BEGIN STORED DATA

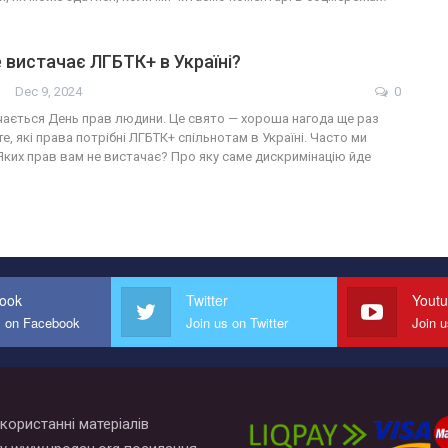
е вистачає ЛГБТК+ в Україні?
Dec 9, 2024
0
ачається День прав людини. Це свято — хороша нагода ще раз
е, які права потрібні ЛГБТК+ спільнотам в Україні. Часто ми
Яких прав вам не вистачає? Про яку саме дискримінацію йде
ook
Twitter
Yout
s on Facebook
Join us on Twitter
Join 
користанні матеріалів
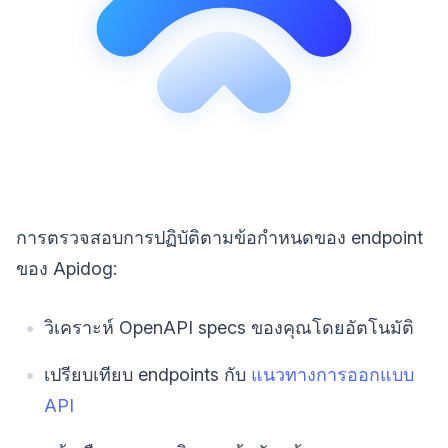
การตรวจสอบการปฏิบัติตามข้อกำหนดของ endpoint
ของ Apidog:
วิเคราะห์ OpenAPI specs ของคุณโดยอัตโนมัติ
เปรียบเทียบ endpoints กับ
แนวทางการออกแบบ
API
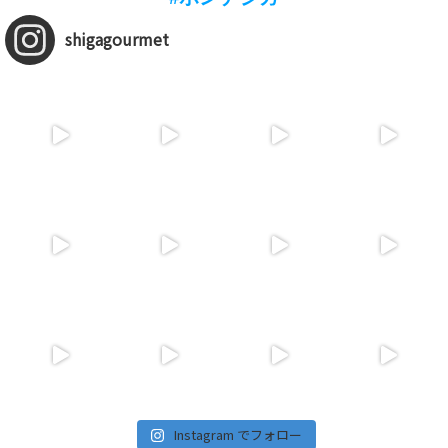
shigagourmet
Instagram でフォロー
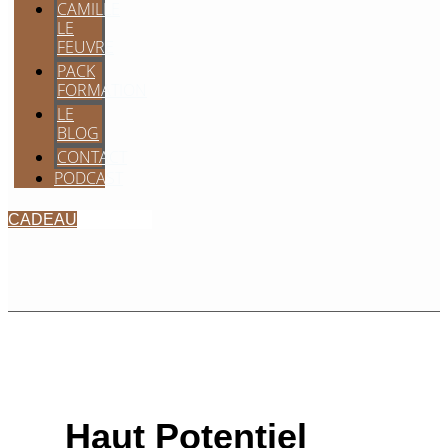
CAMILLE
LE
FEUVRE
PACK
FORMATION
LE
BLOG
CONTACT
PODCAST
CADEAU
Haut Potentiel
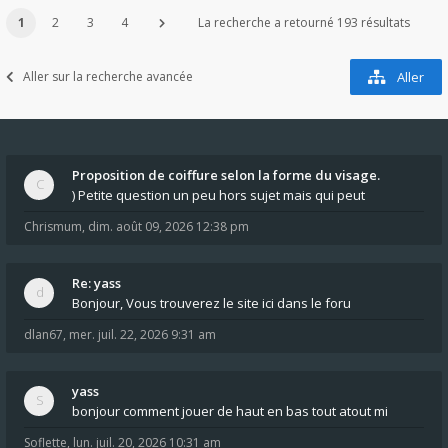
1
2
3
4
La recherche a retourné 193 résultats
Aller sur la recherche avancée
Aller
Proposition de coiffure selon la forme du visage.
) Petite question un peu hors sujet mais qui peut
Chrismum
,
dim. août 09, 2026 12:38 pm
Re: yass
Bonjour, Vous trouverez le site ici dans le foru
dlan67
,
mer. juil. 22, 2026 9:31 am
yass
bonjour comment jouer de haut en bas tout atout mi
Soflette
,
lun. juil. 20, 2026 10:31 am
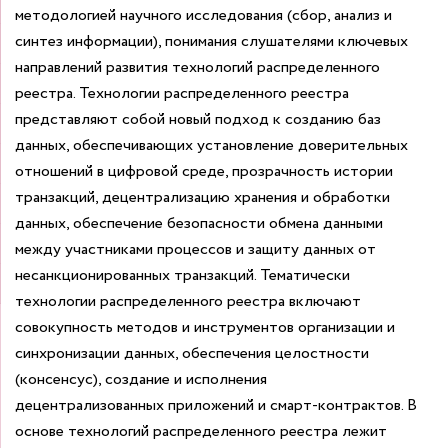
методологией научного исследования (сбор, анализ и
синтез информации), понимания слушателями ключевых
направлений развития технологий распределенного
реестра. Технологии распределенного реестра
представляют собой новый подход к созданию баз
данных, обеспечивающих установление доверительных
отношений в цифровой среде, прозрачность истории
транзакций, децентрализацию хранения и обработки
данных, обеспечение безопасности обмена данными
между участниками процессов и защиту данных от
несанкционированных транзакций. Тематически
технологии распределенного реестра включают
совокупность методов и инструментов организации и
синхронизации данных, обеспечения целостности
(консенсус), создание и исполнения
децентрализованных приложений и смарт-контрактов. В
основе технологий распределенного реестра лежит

END STORED DATA

● WHAT YOU ARE ASKED TO DO
Find where "данных, обеспечение безопасности" occurs in the data, and please write out that line through the last line exactly, with nothing else.

● WRITTEN ANSWER
данных, обеспечение безопасности обмена данными
между участниками процессов и защиту данных от
несанкционированных транзакций. Тематически
технологии распределенного реестра включают
совокупность методов и инструментов организации и
синхронизации данных, обеспечения целостности
(консенсус), создание и исполнения
децентрализованных приложений и смарт-контрактов. В
основе технологий распределенного реестра лежит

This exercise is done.